The volume changes of unfolding of dsDNA

Abstract

High hydrostatic pressure can have profound effects on the stability of biomacromolecules. The magnitude and direction (stabilizing or destabilizing) of this effect is defined by the volume changes in the system, ΔV. Positive volume changes will stabilize the starting native state, whereas negative volume changes will lead to the stabilization of the final unfolded state. For the DNA double helix, experimental data suggested that when the thermostability of dsDNA is below 50°C, increase in hydrostatic pressure will lead to destabilization; i.e., helix-to-coil transition has negative ΔV. In contrast, the dsDNA sequences with the thermostability above 50°C showed positive ΔV values and were stabilized by hydrostatic pressure. In order to get insight into this switch in the response of dsDNA to hydrostatic pressure as a function of temperature, first we further validated this trend using experimental measurements of ΔV for 10 different dsDNA sequences using pressure perturbation calorimetry. We also developed a computational protocol to calculate the expected volume changes of dsDNA unfolding, which was benchmarked against the experimental set of 50 ΔV values that included, in addition to our data, the values from the literature.

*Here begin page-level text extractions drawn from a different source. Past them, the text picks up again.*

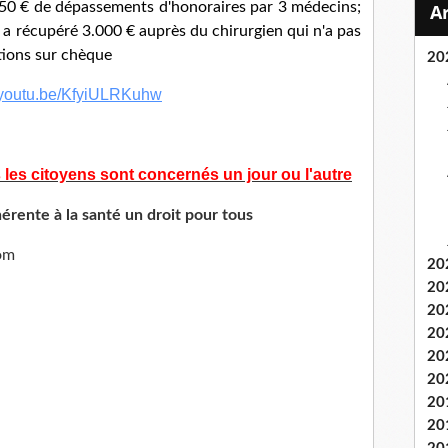
50 € de dépassements d'honoraires par 3 médecins;
l a récupéré 3.000 € auprès du chirurgien qui n'a pas
tions sur chèque
20
//youtu.be/KfyiULRKuhw
 les citoyens sont concernés un jour ou l'autre
érente à la santé un droit pour tous
com
20
20
20
20
20
20
20
20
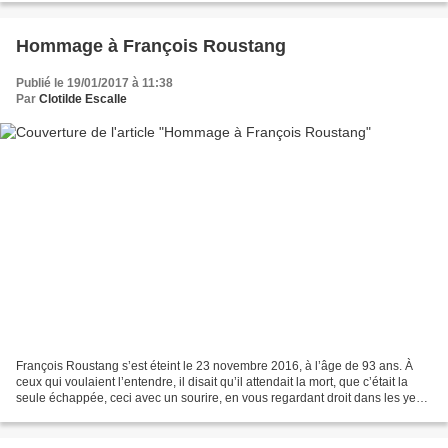
Hommage à François Roustang
Publié le 19/01/2017 à 11:38
Par
Clotilde Escalle
François Roustang s’est éteint le 23 novembre 2016, à l’âge de 93 ans. À
ceux qui voulaient l’entendre, il disait qu’il attendait la mort, que c’était la
seule échappée, ceci avec un sourire, en vous regardant droit dans les yeux.
Il pouvait ajouter:...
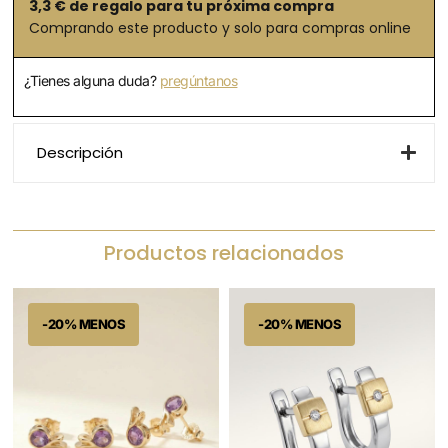
3,3
€ de regalo para tu próxima compra
Comprando este producto y solo para compras online
¿Tienes alguna duda?
pregúntanos
Descripción
Productos relacionados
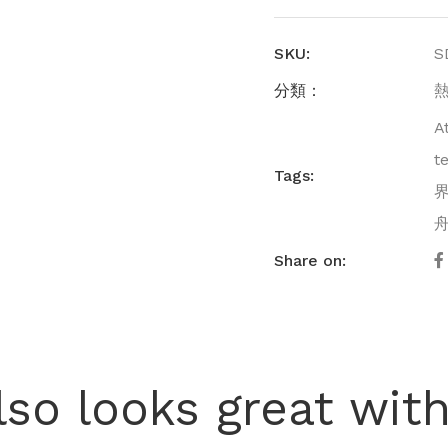
SKU:
S
分類：
A
t
Tags:
Share on:
lso looks great with.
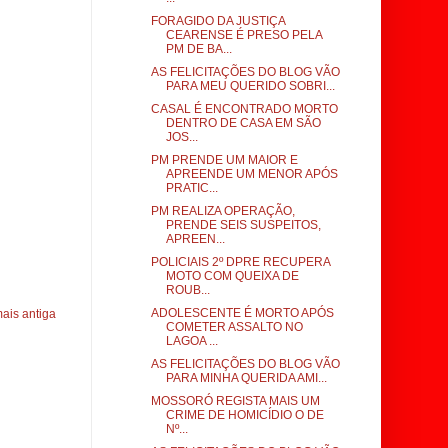
FORAGIDO DA JUSTIÇA
CEARENSE É PRESO PELA
PM DE BA...
AS FELICITAÇÕES DO BLOG VÃO
PARA MEU QUERIDO SOBRI...
CASAL É ENCONTRADO MORTO
DENTRO DE CASA EM SÃO
JOS...
PM PRENDE UM MAIOR E
APREENDE UM MENOR APÓS
PRATIC...
PM REALIZA OPERAÇÃO,
PRENDE SEIS SUSPEITOS,
APREEN...
POLICIAIS 2º DPRE RECUPERA
MOTO COM QUEIXA DE
ROUB...
ADOLESCENTE É MORTO APÓS
ais antiga
COMETER ASSALTO NO
LAGOA ...
AS FELICITAÇÕES DO BLOG VÃO
PARA MINHA QUERIDA AMI...
MOSSORÓ REGISTA MAIS UM
CRIME DE HOMICÍDIO O DE
Nº...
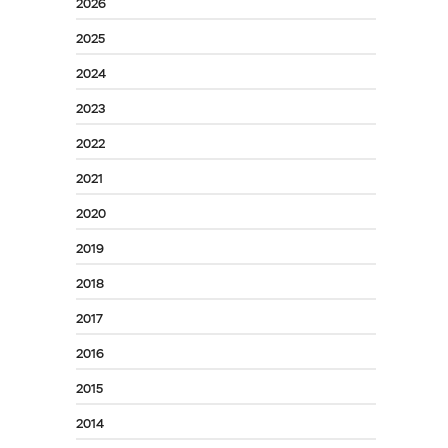
2026
2025
2024
2023
2022
2021
2020
2019
2018
2017
2016
2015
2014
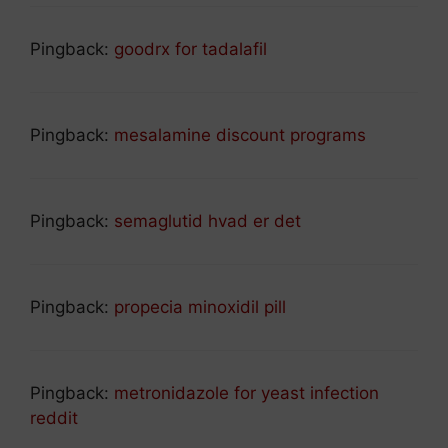
Pingback:
goodrx for tadalafil
Pingback:
mesalamine discount programs
Pingback:
semaglutid hvad er det
Pingback:
propecia minoxidil pill
Pingback:
metronidazole for yeast infection
reddit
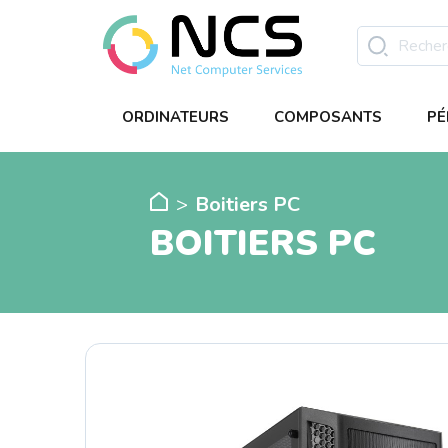
ORDINATEURS
COMPOSANTS
PÉ
Boitiers PC
BOITIERS PC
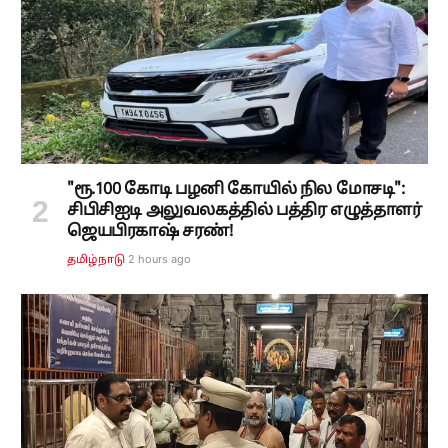
"ரூ.100 கோடி பழனி கோயில் நில மோசடி":
சிபிசிஐடி அலுவலகத்தில் பத்திர எழுத்தாளர்
ஜெயபிரகாஷ் சரண்!
2 hours ago
தமிழ்நாடு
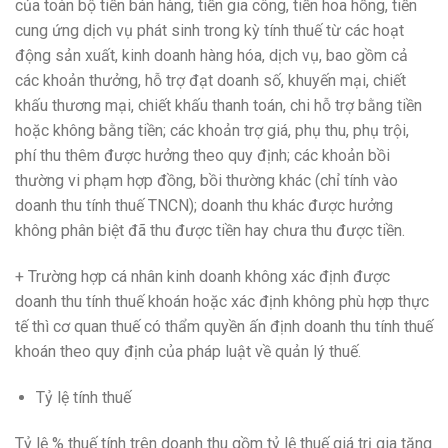
của toàn bộ tiền bán hàng, tiền gia công, tiền hoa hồng, tiền
cung ứng dịch vụ phát sinh trong kỳ tính thuế từ các hoạt
động sản xuất, kinh doanh hàng hóa, dịch vụ, bao gồm cả
các khoản thưởng, hỗ trợ đạt doanh số, khuyến mại, chiết
khấu thương mại, chiết khấu thanh toán, chi hỗ trợ bằng tiền
hoặc không bằng tiền; các khoản trợ giá, phụ thu, phụ trội,
phí thu thêm được hưởng theo quy định; các khoản bồi
thường vi phạm hợp đồng, bồi thường khác (chỉ tính vào
doanh thu tính thuế TNCN); doanh thu khác được hưởng
không phân biệt đã thu được tiền hay chưa thu được tiền.
+ Trường hợp cá nhân kinh doanh không xác định được
doanh thu tính thuế khoán hoặc xác định không phù hợp thực
tế thì cơ quan thuế có thẩm quyền ấn định doanh thu tính thuế
khoán theo quy định của pháp luật về quản lý thuế.
Tỷ lệ tính thuế
Tỷ lệ % thuế tính trên doanh thu gồm tỷ lệ thuế giá trị gia tăng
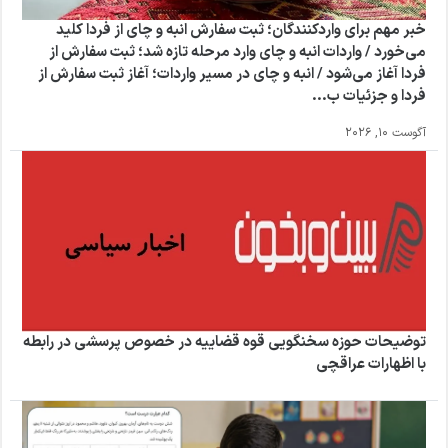
خبر مهم برای واردکنندگان؛ ثبت سفارش انبه و چای از فردا کلید
می‌خورد / واردات انبه و چای وارد مرحله تازه شد؛ ثبت سفارش از
فردا آغاز می‌شود / انبه و چای در مسیر واردات؛ آغاز ثبت سفارش از
فردا و جزئیات ب...
آگوست 10, 2026
توضیحات حوزه سخنگویی قوه قضاییه در خصوص پرسشی در رابطه
با اظهارات عراقچی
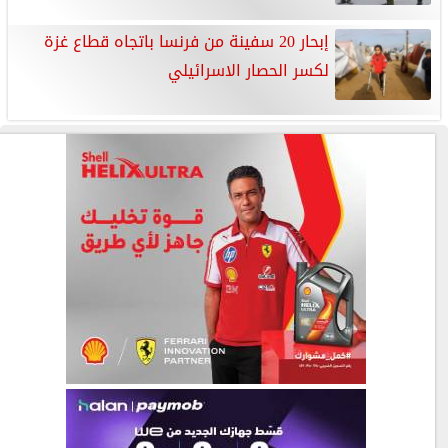
إبحار 20 سفينة من فرنسا باتجاه قطاع غزة
لكسر الحصار الاسرائيلي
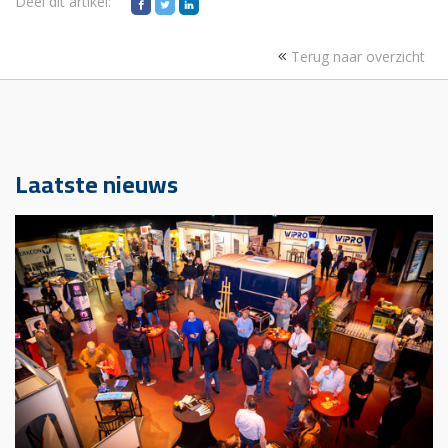
Deel dit artikel:
Terug naar overzicht
Laatste nieuws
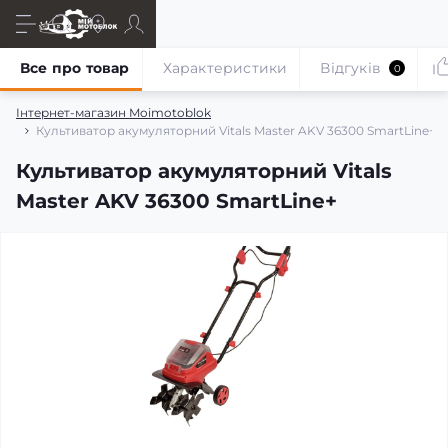
Все про товар
Характеристики
Відгуків
0
Інтернет-магазин Moimotoblok
Культиватор акумуляторний Vitals Master AKV 36300 SmartLine+
Культиватор акумуляторний Vitals
Master AKV 36300 SmartLine+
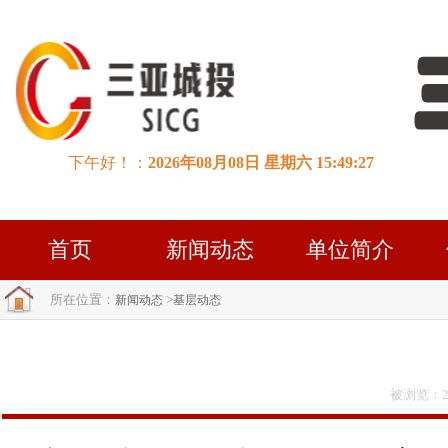
首页
新闻动态
单位简介
所在位置：
>
新闻动态
基层动态
被浏览：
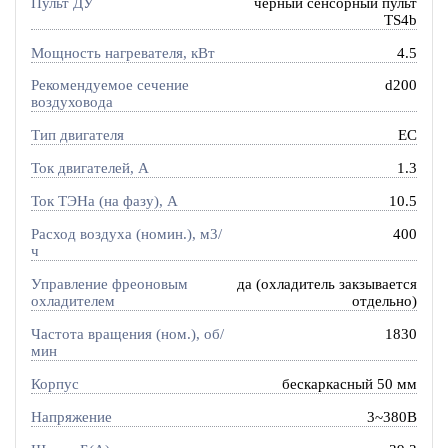
Пульт ДУ
черный сенсорный пульт
TS4b
Мощность нагревателя, кВт
4.5
Рекомендуемое сечение
d200
воздуховода
Тип двигателя
EC
Ток двигателей, А
1.3
Ток ТЭНа (на фазу), А
10.5
Расход воздуха (номин.), м3/
400
ч
Управление фреоновым
да (охладитель закзывается
охладителем
отдельно)
Частота вращения (ном.), об/
1830
мин
Корпус
бескаркасный 50 мм
Напряжение
3~380В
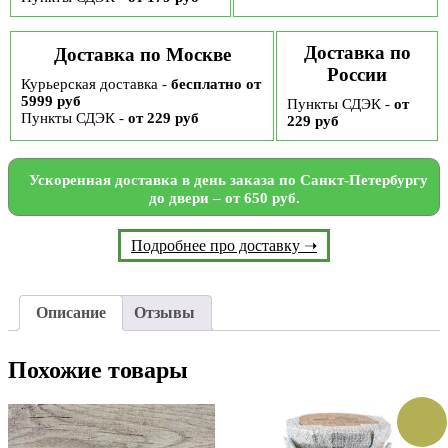
Доставка по
Доставка по Москве
России
Курьерская доставка -
бесплатно от
5999 руб
Пункты СДЭК -
от
Пункты СДЭК -
от 229 руб
229 руб
Ускоренная доставка в день заказа по Санкт-Петербургу
до двери – от 650 руб.
Подробнее про доставку ➝
Описание
Отзывы
Похожие товары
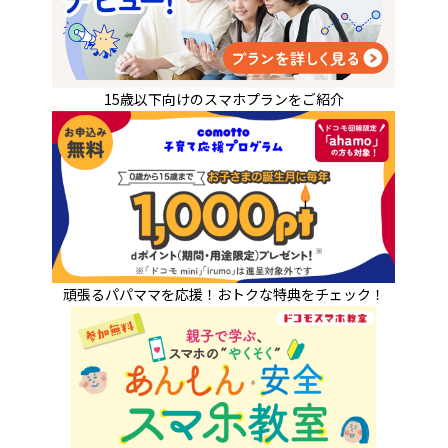
15歳以下向けのスマホプランをご紹介
頑張るパパママを応援！
おトクな特典をチェック！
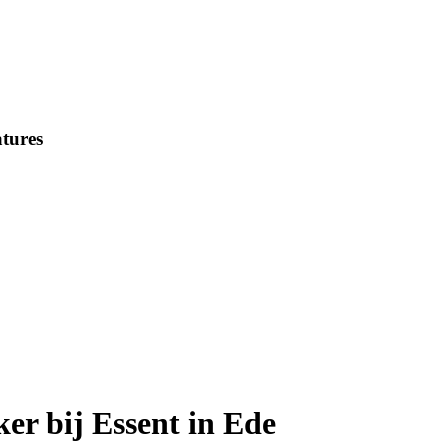
tures
r bij Essent in Ede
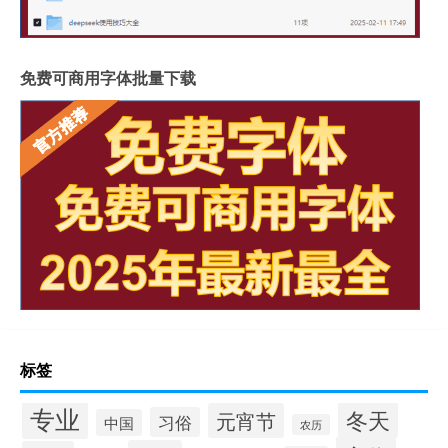
免费可商用字体批量下载
标签
专业
冬天
元宵节
习俗
中国
农历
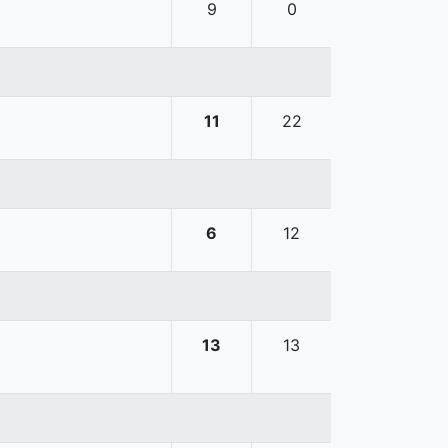
9
0
11
22
6
12
13
13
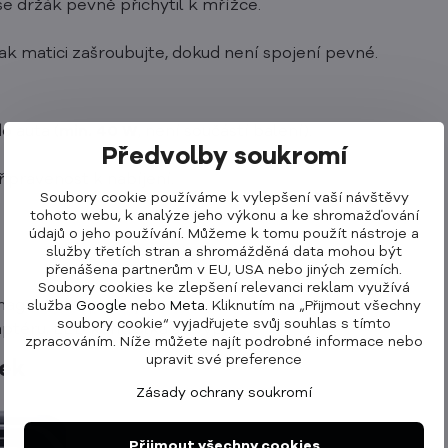
e držák pevně přichytil k mřížce.
ak matici zašroubujte, dokud není spojení pevné.
o auta (
min. 40 W
, není součástí balení).
Předvolby soukromí
řipravenost k nabíjení.
Soubory cookie používáme k vylepšení vaší návštěvy
tohoto webu, k analýze jeho výkonu a ke shromažďování
údajů o jeho používání. Můžeme k tomu použít nástroje a
služby třetích stran a shromážděná data mohou být
přenášena partnerům v EU, USA nebo jiných zemích.
Soubory cookies ke zlepšení relevanci reklam využívá
magnetické plochy.
služba
Google
nebo
Meta
. Kliknutím na „Přijmout všechny
soubory cookie“ vyjadřujete svůj souhlas s tímto
aptéru, LED kontrolka se vypne.
zpracováním. Níže můžete najít podrobné informace nebo
upravit své preference
žek
Zásady ochrany soukromí
Přijmout všechny cookies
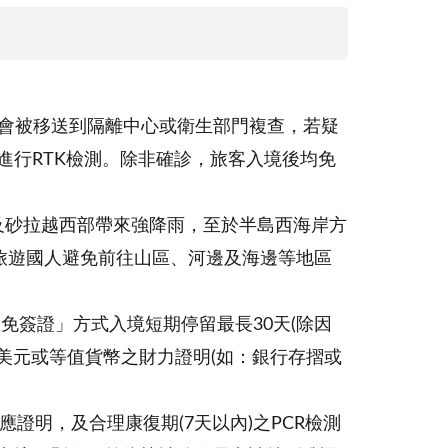
狀則會被移送到隔離中心或衛生部門複查，若疑
進行RTK檢測。除非確診，旅客入境後均免
北及砂拉越西部帶來強降雨，至於半島西海岸方
旅遊國人避免前往山區、河邊及海邊等地區
免簽證」方式入境短期停留最長30天(除因
美元或等值貨幣之財力證明(如：銀行存摺或
證明，及合理康復期(7天以內)之PCR檢測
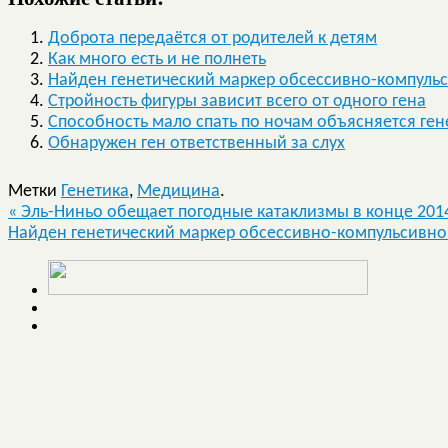
Доброта передаётся от родителей к детям
Как много есть и не полнеть
Найден генетический маркер обсессивно-компульс
Стройность фигуры зависит всего от одного гена
Способность мало спать по ночам объясняется ге
Обнаружен ген ответственный за слух
Метки
Генетика
,
Медицина
.
«
Эль-Ниньо обещает погодные катаклизмы в конце 2014
Найден генетический маркер обсессивно-компульсивно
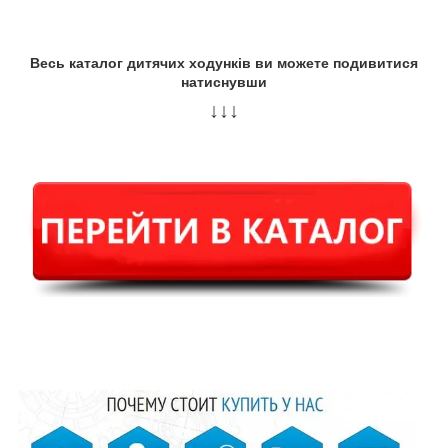
Весь каталог дитячих ходунків ви можете подивитися
натиснувши
↓↓↓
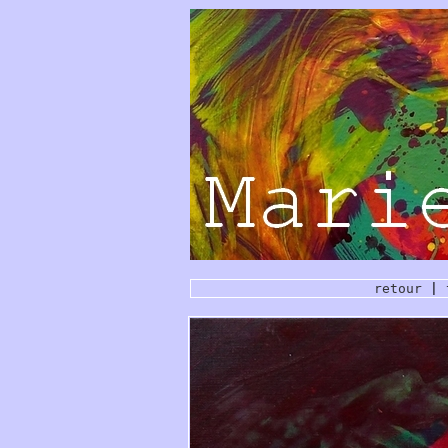
retour
|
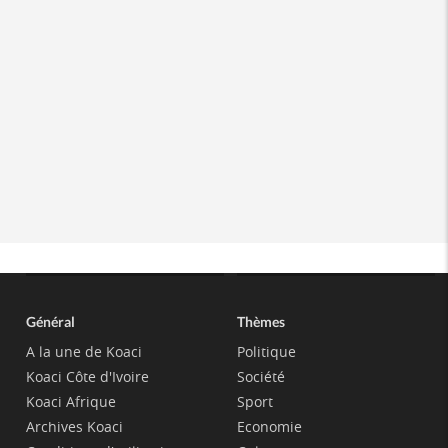
Général
Thèmes
A la une de Koaci
Politique
Koaci Côte d'Ivoire
Société
Koaci Afrique
Sport
Archives Koaci
Economie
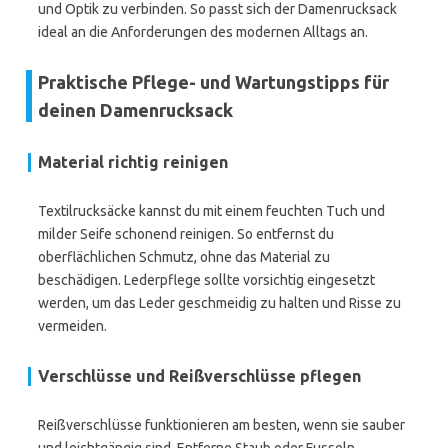
und Optik zu verbinden. So passt sich der Damenrucksack
ideal an die Anforderungen des modernen Alltags an.
Praktische Pflege- und Wartungstipps für
deinen Damenrucksack
Material richtig reinigen
Textilrucksäcke kannst du mit einem feuchten Tuch und
milder Seife schonend reinigen. So entfernst du
oberflächlichen Schmutz, ohne das Material zu
beschädigen. Lederpflege sollte vorsichtig eingesetzt
werden, um das Leder geschmeidig zu halten und Risse zu
vermeiden.
Verschlüsse und Reißverschlüsse pflegen
Reißverschlüsse funktionieren am besten, wenn sie sauber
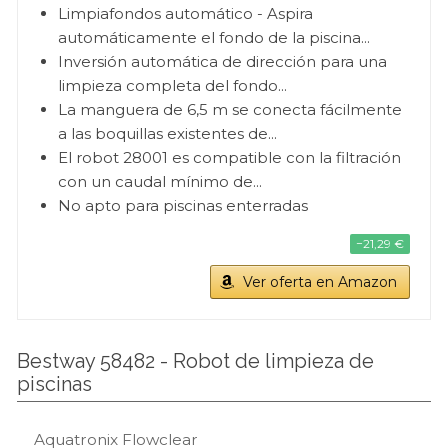
Limpiafondos automático - Aspira
automáticamente el fondo de la piscina...
Inversión automática de dirección para una
limpieza completa del fondo...
La manguera de 6,5 m se conecta fácilmente
a las boquillas existentes de...
El robot 28001 es compatible con la filtración
con un caudal mínimo de...
No apto para piscinas enterradas
−21,29 €
Ver oferta en Amazon
Bestway 58482 - Robot de limpieza de
piscinas
Aquatronix Flowclear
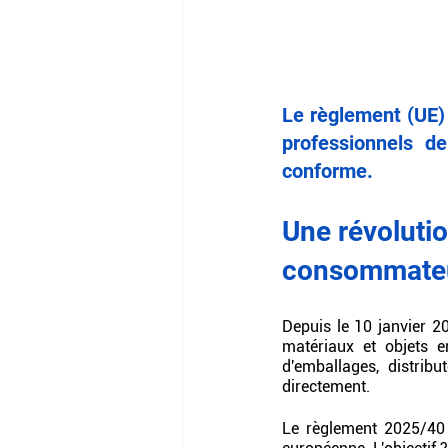
Le règlement (UE) 
professionnels de
conforme.
Une révolutio
consommate
Depuis le 10 janvier 2
matériaux et objets e
d'emballages, distrib
directement.
Le règlement 2025/40 r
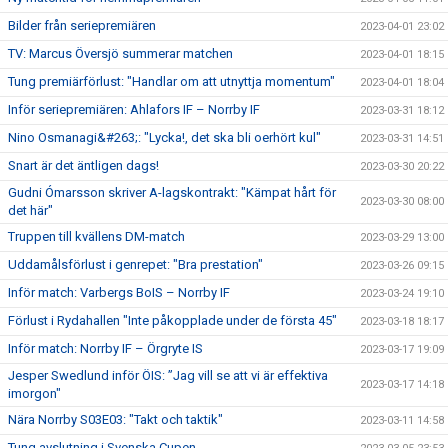
Bilder från seriepremiären
2023-04-01 23:02
TV: Marcus Översjö summerar matchen
2023-04-01 18:15
Tung premiärförlust: "Handlar om att utnyttja momentum"
2023-04-01 18:04
Inför seriepremiären: Ahlafors IF – Norrby IF
2023-03-31 18:12
Nino Osmanagi&#263;: "Lycka!, det ska bli oerhört kul"
2023-03-31 14:51
Snart är det äntligen dags!
2023-03-30 20:22
Gudni Ómarsson skriver A-lagskontrakt: "Kämpat hårt för
2023-03-30 08:00
det här"
Truppen till kvällens DM-match
2023-03-29 13:00
Uddamålsförlust i genrepet: "Bra prestation"
2023-03-26 09:15
Inför match: Varbergs BoIS – Norrby IF
2023-03-24 19:10
Förlust i Rydahallen "Inte påkopplade under de första 45"
2023-03-18 18:17
Inför match: Norrby IF – Örgryte IS
2023-03-17 19:09
Jesper Swedlund inför ÖIS: ”Jag vill se att vi är effektiva
2023-03-17 14:18
imorgon"
Nära Norrby S03E03: "Takt och taktik"
2023-03-11 14:58
Tung avslutning i Svenska Cupen.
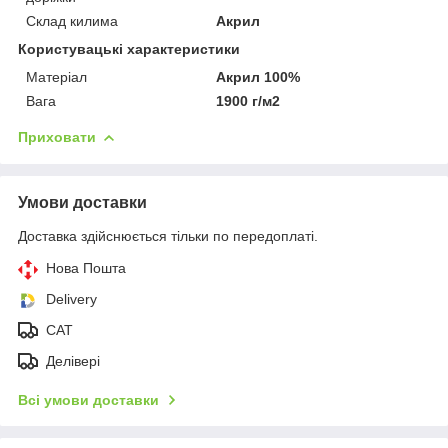
Склад килима
Акрил
Користувацькі характеристики
Матеріал
Акрил 100%
Вага
1900 г/м2
Приховати
Умови доставки
Доставка здійснюється тільки по передоплаті.
Нова Пошта
Delivery
CAT
Делівері
Всі умови доставки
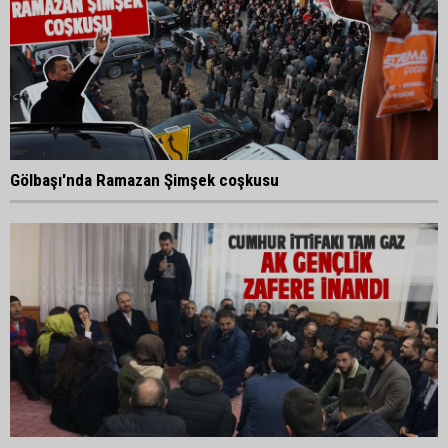
Gölbaşı'nda Ramazan Şimşek coşkusu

Computation predicts well the experimental values of ΔV. Such agreement between computation and experiment lends credibility to the computation protocol and provides molecular level rational for the observed temperature dependence of ΔV that can be traced to the hydration. Difference in the ΔV value for A/T versus G/C basepairs is also discussed.

Graphical abstract

Figure 1

Hypothetical thermodynamic cycle for computing the volume changes of unfolding of dsDNA in aqueous solution, ΔV_Tot. Considering that the volume is a state function, the native dsDNA can be transferred into the gas phase. This process will be accompanied by changes in the volume of hydration of the native state V_Hyd,N. The dsDNA, in the gas phase, is then unfolded into two single-stranded DNA molecules. On this step, the relevant volume change for the overall thermodynamic cycle will be represented by ΔV_void. Finally, the two unfolded single-stranded DNA molecules will be transferred back from gas phase into the aqueous solution. This process will be accompanied by the change in the interactions between solvent water and DNA and corresponds to the volume of hydration of unfolded state, V_Hyd,U1 and V_Hyd,U2. Thus the net change in volume in aqueous solution will be ΔV_Tot= ΔV_void + (V_Hyd,U1 + V_Hyd,U2 – V_Hyd,N). To see this figure in color, go online.

Figure 2

Comparison of experimental and fitted (using Eq. 1) values of hydration volume for model compounds at 25°C. The correlation coefficient R² = 0.994 and the slope is 0.99 ± 0.01. Coefficients of the fit are listed in Table S3, and comparison of the experimental and fitted values at other temperatures are given in Table S2. To see this figure in color, go online.

Figure 3

Comparison of experimental and computed values for volume change upon unfolding of dsDNA. (A) Volume change upon double-stranded DNA unfolding, ΔV_exp, for over 50 different experimental data points compared with the value computed at the same temperature as the experiment. Red symbols are values computed from direct simulations (amber99bsc1 force field), and green symbols are for the polynucleotides, with values computed using simple additivity contributions derived for amber99bsc1 force field. Analogous plots for the nearest-neighbor (NN) and/or charmm27 force field show similar trends (see Figs. S7, S8, and S9). Error bars for each point are smaller than the symbols (please see Table S9 for actual estimated errors). (B) Dependence of volume change upon dsDNA unfolding, ΔV_Tot, on temperature. Blue circles, experimental data; red triangles, values computed from direct simulations using amber99bsc1 force field; green triangles, values computed using simple additivity contributions derived for amber99bsc1 force field (see Tables S5 and S7). The solid lines are calculated temperature dependences of volume changes using linear extrapolation of V_Hyd on temperature for AT (red) and GC (green) basepairs. The dashed lines show expected temperature dependencies if V_Hyd levels off at high temperatures. To see this figure in color, go online.

Figure 4

Contribution from changes in void volume, and hydration to the total volume changes of unfolding of AT or GC basepairs, at 20°C and 60°C. Gray bars, ΔV_void; blue bars, ΔV_hyd; dark-red bars, ΔV_Tot for AT basepair; dark-green bars, ΔV_Tot for GC basepair. To see this figure in color, go online.